Liu Jen-Wei, Lin Jau-Ji, Cheng Chih-Wen, Lin Yu-Feng, Hwang Jenn-Kang, Huang Tsun-Tsao
Institute of Bioinformatics and Systems Biology, National Chiao Tung University, HsinChu, Taiwan, Republic of China.
Institute of Biomedical Informatics, National Yang-Ming University, Taipei, Taiwan, Republic of China.
Proteins. 2017 Sep;85(9):1713-1723. doi: 10.1002/prot.25329. Epub 2017 Jun 28.
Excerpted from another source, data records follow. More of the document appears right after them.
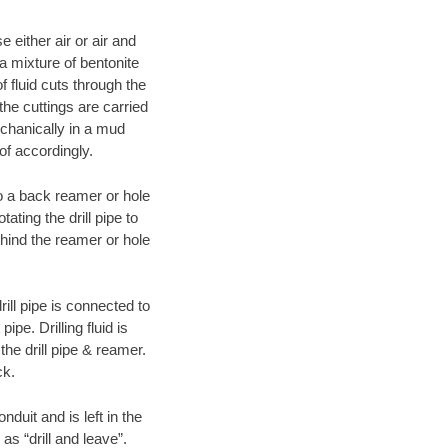
 either air or air and
 a mixture of bentonite
f fluid cuts through the
 the cuttings are carried
echanically in a mud
of accordingly.
 to a back reamer or hole
ating the drill pipe to
hind the reamer or hole
ill pipe is connected to
pe. Drilling fluid is
the drill pipe & reamer.
ck.
duit and is left in the
as “drill and leave”.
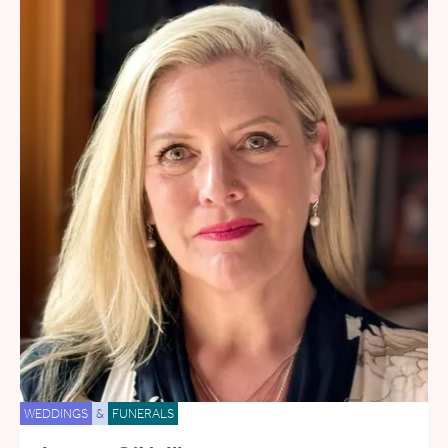
WEDDINGS
&
FUNERALS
Residues that are crucial to protein function or structure are usually evolutionarily conserved. To identify the important residues in protein, sequence conservation is estimated, and current methods rely upon the unbiased collection of homologous sequences. Surprisingly, our previous studies have shown that the sequence conservation is closely correlated with the weighted contact number (WCN), a measure of packing density for residue's structural environment, calculated only based on the C positions of a protein structure. Moreover, studies have shown that sequence conservation is correlated with environment-related structural properties calculated based on different protein substructures, such as a protein's all atoms, backbone atoms, side-chain atoms, or side-chain centroid. To know whether the C atomic positions are adequate to show the relationship between residue environment and sequence conservation or not, here we compared C atoms with other substructures in their contributions to the sequence conservation. Our results show that C positions are substantially equivalent to the other substructures in calculations of various measures of residue environment. As a result, the overlapping contributions between C atoms and the other substructures are high, yielding similar structure-conservation relationship. Take the WCN as an example, the average overlapping contribution to sequence conservation is 87% between C and all-atom substructures. These results indicate that only C atoms of a protein structure could reflect sequence conservation at the residue level.
对蛋白质功能或结构至关重要的残基通常在进化上是保守的。为了识别蛋白质中的重要残基,人们会估计序列保守性,而目前的方法依赖于同源序列的无偏收集。令人惊讶的是,我们之前的研究表明,序列保守性与加权接触数(WCN)密切相关,WCN是一种仅基于蛋白质结构的C原子位置计算的残基结构环境堆积密度的度量。此外,研究表明序列保守性与基于不同蛋白质子结构计算的与环境相关的结构特性相关,例如蛋白质的所有原子、主链原子、侧链原子或侧链质心。为了了解C原子位置是否足以显示残基环境与序列保守性之间的关系,我们在此比较了C原子与其他子结构对序列保守性的贡献。我们的结果表明,在计算各种残基环境度量时,C位置与其他子结构基本等效。因此,C原子与其他子结构之间的重叠贡献很高,产生了相似的结构-保守性关系。以WCN为例,C与全原子子结构之间对序列保守性的平均重叠贡献为87%。这些结果表明,蛋白质结构的仅C原子就可以在残基水平上反映序列保守性。